> **Instructions to follow**:
No picture belongs in the copy. Repeat each line below exactly.

> **Provided material**:

- - - -

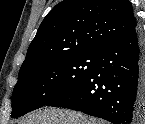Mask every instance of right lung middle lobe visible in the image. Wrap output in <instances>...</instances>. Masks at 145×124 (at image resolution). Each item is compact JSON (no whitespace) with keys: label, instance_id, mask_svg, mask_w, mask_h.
<instances>
[{"label":"right lung middle lobe","instance_id":"dd1d6c3e","mask_svg":"<svg viewBox=\"0 0 145 124\" xmlns=\"http://www.w3.org/2000/svg\"><path fill=\"white\" fill-rule=\"evenodd\" d=\"M98 54H72L48 60L18 77L14 87L11 117L40 107L81 82L91 71Z\"/></svg>","mask_w":145,"mask_h":124}]
</instances>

- - - -

> **Reply**:
Mask every instance of right lung middle lobe visible in the image. Wrap output in <instances>...</instances>. Masks at 145×124 (at image resolution). Each item is compact JSON (no whitespace) with keys: label, instance_id, mask_svg, mask_w, mask_h.
<instances>
[{"label":"right lung middle lobe","instance_id":"dd1d6c3e","mask_svg":"<svg viewBox=\"0 0 145 124\" xmlns=\"http://www.w3.org/2000/svg\"><path fill=\"white\" fill-rule=\"evenodd\" d=\"M98 54H72L48 60L18 77L14 87L11 117L40 107L81 82L91 71Z\"/></svg>","mask_w":145,"mask_h":124}]
</instances>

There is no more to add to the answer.